The Battle of Bud Bagsak, fought from 11 June to 15 June 1913, was a battle-turned massacre which took place in the Moroland of Jolo, southern Philippines. This four-day battle was led by U.S. Brigadier General John “Black Jack” J. Pershing of the 8th Infantry and Philippine Scouts against Moro fighters armed with traditional weapons such as kris, barong, spear and guns they collected from defeated Americans.



Several months before the actual assault of the crater, a band of Moros (about 6,000 to 10,000) of Lati fortified themselves at the top of Mount Bagsak. Since the Spanish period, outlaws, such as remontados and vagamundos, found home in the wilderness, and so until the American period, the government officials and the military were continuously chasing these “bandits.”

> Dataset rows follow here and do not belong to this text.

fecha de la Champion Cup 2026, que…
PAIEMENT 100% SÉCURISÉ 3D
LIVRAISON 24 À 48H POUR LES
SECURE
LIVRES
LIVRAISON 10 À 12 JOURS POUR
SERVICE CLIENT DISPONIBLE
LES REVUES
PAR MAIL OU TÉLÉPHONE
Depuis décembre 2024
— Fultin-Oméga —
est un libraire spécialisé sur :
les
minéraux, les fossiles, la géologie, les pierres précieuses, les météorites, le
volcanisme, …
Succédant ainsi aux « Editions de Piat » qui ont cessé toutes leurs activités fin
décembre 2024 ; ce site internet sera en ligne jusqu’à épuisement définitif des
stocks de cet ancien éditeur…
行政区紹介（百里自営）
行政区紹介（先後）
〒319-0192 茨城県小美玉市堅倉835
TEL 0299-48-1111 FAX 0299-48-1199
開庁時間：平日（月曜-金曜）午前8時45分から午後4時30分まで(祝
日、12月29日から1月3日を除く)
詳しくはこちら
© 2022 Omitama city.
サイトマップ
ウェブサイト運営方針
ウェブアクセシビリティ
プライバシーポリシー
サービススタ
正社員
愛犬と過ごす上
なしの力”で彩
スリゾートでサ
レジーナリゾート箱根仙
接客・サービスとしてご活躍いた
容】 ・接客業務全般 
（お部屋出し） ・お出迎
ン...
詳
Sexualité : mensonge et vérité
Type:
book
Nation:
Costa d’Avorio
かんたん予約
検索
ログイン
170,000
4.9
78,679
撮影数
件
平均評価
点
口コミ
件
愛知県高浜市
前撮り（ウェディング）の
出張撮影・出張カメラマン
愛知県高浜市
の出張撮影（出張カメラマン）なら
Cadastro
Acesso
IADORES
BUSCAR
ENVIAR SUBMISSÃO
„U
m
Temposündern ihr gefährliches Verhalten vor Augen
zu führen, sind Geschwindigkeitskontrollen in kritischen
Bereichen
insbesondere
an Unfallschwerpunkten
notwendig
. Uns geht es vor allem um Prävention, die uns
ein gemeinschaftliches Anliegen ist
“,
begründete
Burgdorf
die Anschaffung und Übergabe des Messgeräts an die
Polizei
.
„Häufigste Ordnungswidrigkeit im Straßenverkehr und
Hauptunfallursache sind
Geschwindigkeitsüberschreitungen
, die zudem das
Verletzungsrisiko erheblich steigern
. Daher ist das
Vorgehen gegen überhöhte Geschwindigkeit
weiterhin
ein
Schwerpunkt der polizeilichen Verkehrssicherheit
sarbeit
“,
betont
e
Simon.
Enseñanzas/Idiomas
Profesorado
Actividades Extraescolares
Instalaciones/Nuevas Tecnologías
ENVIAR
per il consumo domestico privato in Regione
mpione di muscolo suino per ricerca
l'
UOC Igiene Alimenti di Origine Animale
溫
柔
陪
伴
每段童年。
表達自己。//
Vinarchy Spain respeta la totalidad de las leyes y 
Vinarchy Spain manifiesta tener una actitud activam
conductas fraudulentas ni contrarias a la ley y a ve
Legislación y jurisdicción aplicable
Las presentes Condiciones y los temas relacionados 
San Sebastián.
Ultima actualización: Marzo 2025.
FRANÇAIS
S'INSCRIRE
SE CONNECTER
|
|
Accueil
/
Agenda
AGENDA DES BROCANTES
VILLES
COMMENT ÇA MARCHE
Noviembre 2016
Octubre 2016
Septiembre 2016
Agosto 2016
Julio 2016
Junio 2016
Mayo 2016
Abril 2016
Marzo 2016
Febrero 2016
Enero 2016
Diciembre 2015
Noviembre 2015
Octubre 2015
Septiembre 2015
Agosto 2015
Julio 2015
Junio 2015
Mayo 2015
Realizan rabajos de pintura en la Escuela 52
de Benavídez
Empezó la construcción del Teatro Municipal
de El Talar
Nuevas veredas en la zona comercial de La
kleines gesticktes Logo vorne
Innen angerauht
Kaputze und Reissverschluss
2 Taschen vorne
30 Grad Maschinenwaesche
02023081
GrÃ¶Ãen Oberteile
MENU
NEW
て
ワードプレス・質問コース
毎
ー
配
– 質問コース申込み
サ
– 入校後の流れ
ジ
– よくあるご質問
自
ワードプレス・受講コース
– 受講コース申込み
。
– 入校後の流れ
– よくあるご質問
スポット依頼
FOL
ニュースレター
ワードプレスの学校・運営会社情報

The Moros were watching over the military. Whenever the American troops were inactive, they send their children and women in the fields to work and to supply their band with food. They also had their eyes on General John J. Pershing – a simple visit of the General to Jolo already alerted the Moros

The American military led by Gen. Pershing, were faced by problems. First, they do not know how to get the women and children off the mountain before they attack the Moro outlaws in it. Another is the “unstoppable bravery” of the Moros only armed with a number of local blades and overflowing courage. This led to the invention of U.S. Army Colt 0.45 caliber pistol.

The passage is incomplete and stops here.